Margaret Fuller, the most dispassionate and most intelligent of his observers, believed that his love affairs were in truth part of a “passionate illusion, which he amused himself by inducing, than of sympathy.” She believed that he had no friends, and that he was “shrouded in an assumed character.” It is possible that he was indeed playing a part, taking on a Byronic aspect for the sake of his female admirers, but was at the same time desperate and unbalanced. He became the part, living it with an intensity that belied its artificial nature.

• • •

Throughout the summer of 1845 he was working sporadically upon a book of poems.
The Raven and Other Poems
would be the first such collection since 1831. It was a significant publication, therefore, not least because he believed that he would earn five hundred dollars from its sales. His hopes were, as always, unfulfilled. He chose some thirty poems for the collection, among them such early works as “Tamerlane” and “Al Aaraaf.” In a preface
he declared that “events not to be controlled have prevented me from making, at any time, any serious effort in what, under happier circumstances, would have been the field of my choice. With me poetry has been not a purpose, but a passion.” Unfortunately, the critics were not as well disposed towards the poems as to the tales. And the volume did not sell. It would be the last collection of Poe's poetry in his lifetime.

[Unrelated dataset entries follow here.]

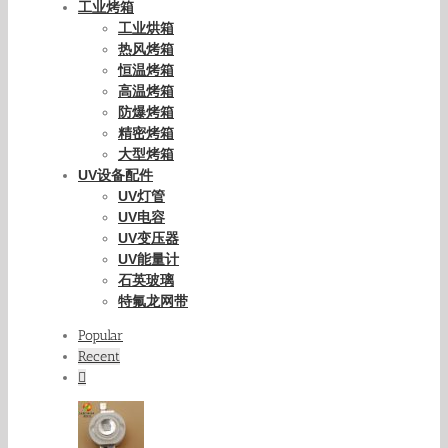
工业烤箱
工业烘箱
热风烤箱
恒温烤箱
高温烤箱
防爆烤箱
精密烤箱
大型烤箱
UV设备配件
UV灯管
UV电容
UV变压器
UV能量计
石英玻璃
特氟龙网带
Popular
Recent
Comments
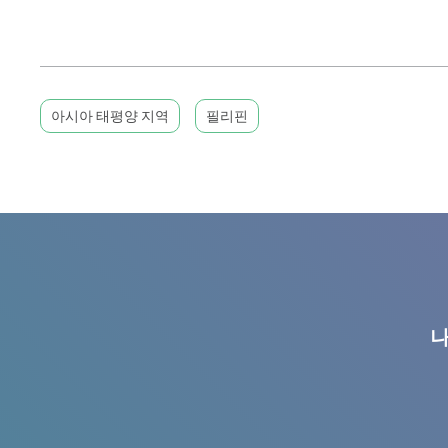
아시아 태평양 지역
필리핀
나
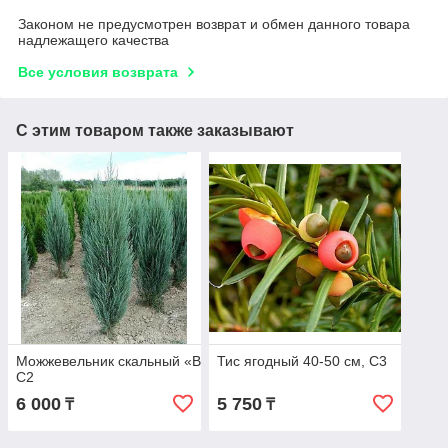
Законом не предусмотрен возврат и обмен данного товара
надлежащего качества
Все условия возврата
С этим товаром также заказывают
Можжевельник скальный «Blue Arrow»,
Тис ягодный 40-50 см, С3
С2
6 000
5 750
₸
₸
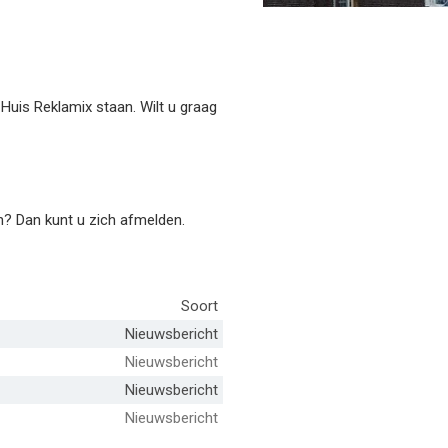
Huis Reklamix staan. Wilt u graag
n? Dan kunt u zich afmelden.
Soort
Nieuwsbericht
Nieuwsbericht
Nieuwsbericht
Nieuwsbericht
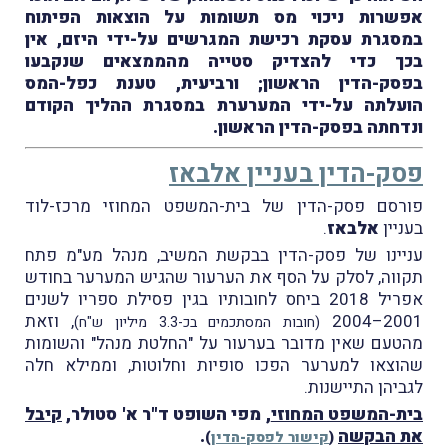
אפשרות ניכוי מס תשומות על הוצאות הפיתוח
במסגרת עסקת רכישת המגרשים על-ידי היזם, אין
בכך כדי להצדיק סטייה מהממצאים שנקבעו
בפסק-הדין הראשון; ורביעית, טענת כפל-המס
הועלתה על-ידי המערערת במסגרת ההליך הקודם
ונדחתה בפסק-הדין הראשון.
פסק-הדין בעניין אלבאז
פורסם פסק-הדין של בית-המשפט המחוזי מרכז-לוד
בעניין
אלבאז
.
עניינו של פסק-הדין בבקשת המשיב, מנהל מע"מ פתח
תקווה, לסלק על הסף את הערעור שהגיש המערער בחודש
אפריל 2018 ביחס לחובותיו בגין פסילת ספריו לשנים
2001–2004
, וזאת
(חובות המסתכמים בכ-3.3 מיליון ש"ח)
מהטעם שאין מדובר בערעור על "החלטת מנהל" והשומות
שהוצאו למערער הפכו סופיות וחלוטות, וממילא חלה
לגביהן התיישנות.
בית-המשפט המחוזי
, מפי השופט ד"ר א' סטולר,
קיבל
את הבקשה
.
(
קישור לפסק-הדין
)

He professed to be abstaining from alcohol, or “the ashes” as he called it, but by the autumn he was drinking again. He was always prone to spectacular miscalculations about the effect of his behaviour, and a reading in Boston proved to be what one critic has described as the beginning of his “downfall.” He had been invited to read at the event, in order to celebrate a new series of lectures in the Boston Lyceum. He was called upon to recite a new work at the end of a lecture by a Massachusetts politician, Caleb Cushing, but spent “some fifteen minutes with an apology for not delivering, as is usual in such cases, a didactic poem.” Poe did not write didactic poems; for him poetry and didacticism were antithetical. Poetry was concerned with the pursuit of the “beautiful” only—what was for him “supernal beauty” or “the beauty above.”

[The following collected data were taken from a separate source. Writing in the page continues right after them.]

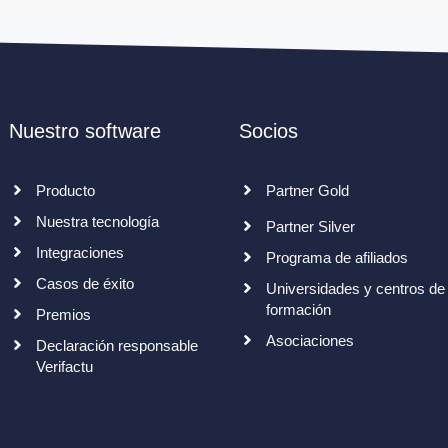
Nuestro software
Socios
Producto
Partner Gold
Nuestra tecnología
Partner Silver
Integraciones
Programa de afiliados
Casos de éxito
Universidades y centros de
formación
Premios
Asociaciones
Declaración responsable
Verifactu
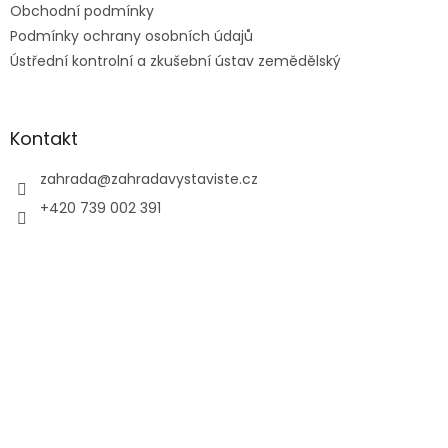
Obchodní podmínky
Podmínky ochrany osobních údajů
Ústřední kontrolní a zkušební ústav zemědělský
Kontakt
zahrada
@
zahradavystaviste.cz
+420 739 002 391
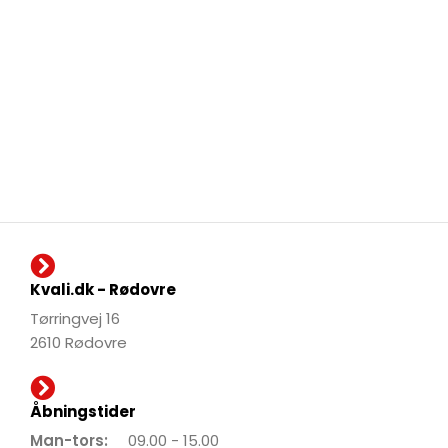
Kvali.dk - Rødovre
Tørringvej 16
2610 Rødovre
Åbningstider
Man-tors:
09.00 - 15.00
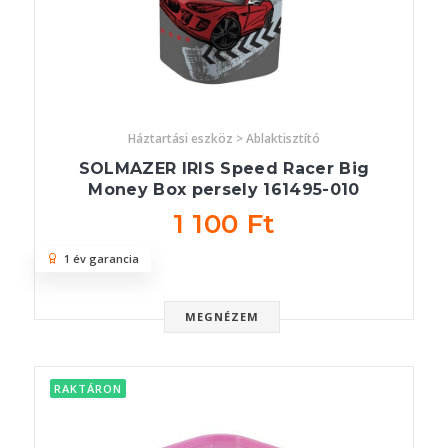
Háztartási eszköz > Ablaktisztító
SOLMAZER IRIS Speed Racer Big
Money Box persely 161495-010
1 100 Ft
1 év garancia
MEGNÉZEM
RAKTÁRON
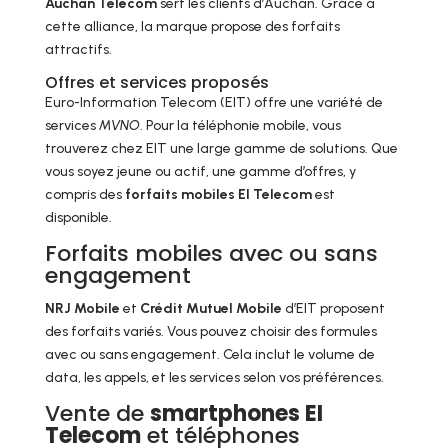
Auchan Telecom
sert les clients d’Auchan. Grâce à
cette alliance, la marque propose des forfaits
attractifs.
Offres et services proposés
Euro-Information Telecom (EIT) offre une variété de
services
MVNO
. Pour la téléphonie mobile, vous
trouverez chez EIT une large gamme de solutions. Que
vous soyez jeune ou actif, une gamme d’offres, y
compris des
forfaits mobiles EI Telecom
est
disponible.
Forfaits mobiles avec ou sans
engagement
NRJ Mobile
et
Crédit Mutuel Mobile
d’EIT proposent
des forfaits variés. Vous pouvez choisir des formules
avec ou sans engagement. Cela inclut le volume de
data, les appels, et les services selon vos préférences.
Vente de
smartphones EI
Telecom
et téléphones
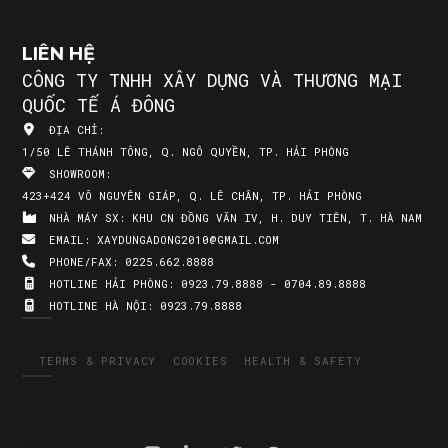
LIÊN HỆ
CÔNG TY TNHH XÂY DỰNG VÀ THƯƠNG MẠI
QUỐC TẾ Á ĐÔNG
ĐỊA CHỈ:
1/50 LÊ THÁNH TÔNG, Q. NGÔ QUYỀN, TP. HẢI PHÒNG
SHOWROOM:
423+424 VÕ NGUYÊN GIÁP, Q. LÊ CHÂN, TP. HẢI PHÒNG
NHÀ MÁY SX:
KHU CN ĐỒNG VĂN IV, H. DUY TIÊN, T. HÀ NAM
EMAIL:
XAYDUNGADONG2010@GMAIL.COM
PHONE/FAX:
0225.662.8888
HOTLINE HẢI PHÒNG:
0923.79.8888 - 0704.89.8888
HOTLINE HÀ NỘI:
0923.79.8888
TERMS & PRIVACY
COOKIES
HEALTH & SAFETY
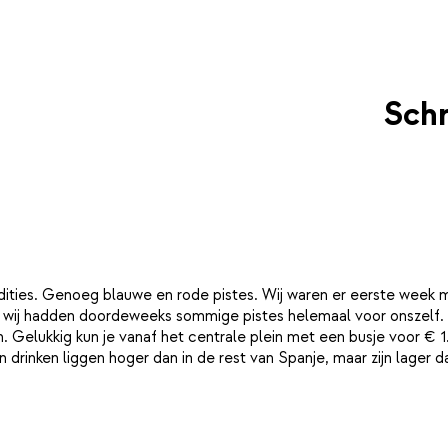
Schr
ndities. Genoeg blauwe en rode pistes. Wij waren er eerste week
, wij hadden doordeweeks sommige pistes helemaal voor onszelf. Er
n. Gelukkig kun je vanaf het centrale plein met een busje voor € 
n drinken liggen hoger dan in de rest van Spanje, maar zijn lager 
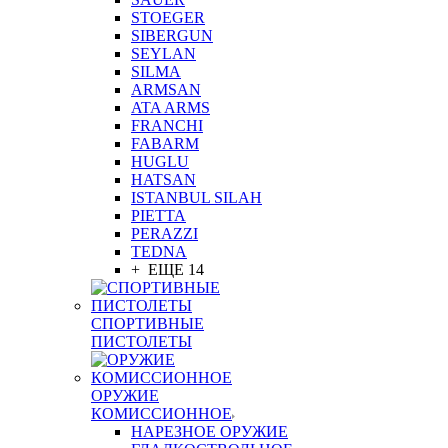
STOEGER
SIBERGUN
SEYLAN
SILMA
ARMSAN
ATA ARMS
FRANCHI
FABARM
HUGLU
HATSAN
ISTANBUL SILAH
PIETTA
PERAZZI
TEDNA
+ ЕЩЕ 14
СПОРТИВНЫЕ
ПИСТОЛЕТЫ
ОРУЖИЕ
КОМИССИОННОЕ
НАРЕЗНОЕ ОРУЖИЕ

This was the stirring message he delivered to the Bostonians. One Harvard student, present at the occasion, recalled that “he stood with a sort of shrinking before the audience and then began in a thin, tremulous, hardly musical voice, an apology for his poem, and a deprecation of
the expected criticism of a Boston audience.” The student also noticed his “look of oversensitiveness which when uncontrolled may prove more debasing than coarseness.” Poe was, in other words, nervous and expecting the worst from a difficult group. Then he proceeded to recite “Al Aaraaf,” a poem that he had written sixteen years previously. Some of his auditors grew restive under the strain of understanding this juvenile performance, and so Poe was prevailed upon to read “The Raven” at the close of the proceedings. Members of the audience, however, were already leaving with much noisy vacating of seats.

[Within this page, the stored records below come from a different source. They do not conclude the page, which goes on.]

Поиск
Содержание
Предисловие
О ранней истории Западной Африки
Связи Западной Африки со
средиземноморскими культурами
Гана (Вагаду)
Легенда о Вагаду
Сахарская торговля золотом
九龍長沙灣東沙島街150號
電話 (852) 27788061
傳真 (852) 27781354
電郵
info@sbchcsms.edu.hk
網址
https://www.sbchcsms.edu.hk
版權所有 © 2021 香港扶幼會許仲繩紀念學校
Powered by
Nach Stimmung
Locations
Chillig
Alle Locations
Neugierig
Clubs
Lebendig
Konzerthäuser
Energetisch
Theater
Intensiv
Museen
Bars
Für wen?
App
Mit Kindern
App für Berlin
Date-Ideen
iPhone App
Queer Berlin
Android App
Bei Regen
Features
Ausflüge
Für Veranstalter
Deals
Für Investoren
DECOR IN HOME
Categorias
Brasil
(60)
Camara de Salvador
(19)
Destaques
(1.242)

It was not a particularly glorious night, but then Poe, over “a bottle of champagne,” compounded the offence by revealing to some Bostonian writers and journalists that “Al Aaraaf” was indeed a poem of his youth. They were not pleased by the intelligence, assuming it to be an insult both to Boston and to the Lyceum. The editor of the
Boston Evening Transcript,
Cornelia Wells Walter, disclosed that the poem had been composed
“before its author was twelve years old.”
Poe, in one of his flights of fancy, may even have stated this improbable fact. Miss Walter continued in a vein of thinly concealed sarcasm, “a poem delivered before a literary association of adults, as written by a boy! Only think of it! Poh! Poh!” He retaliated in kind. “Well, upon the whole we must forgive her,” he wrote, “—and do. Say no more about it, you little darling!” The last expression was considered to be unwholesome.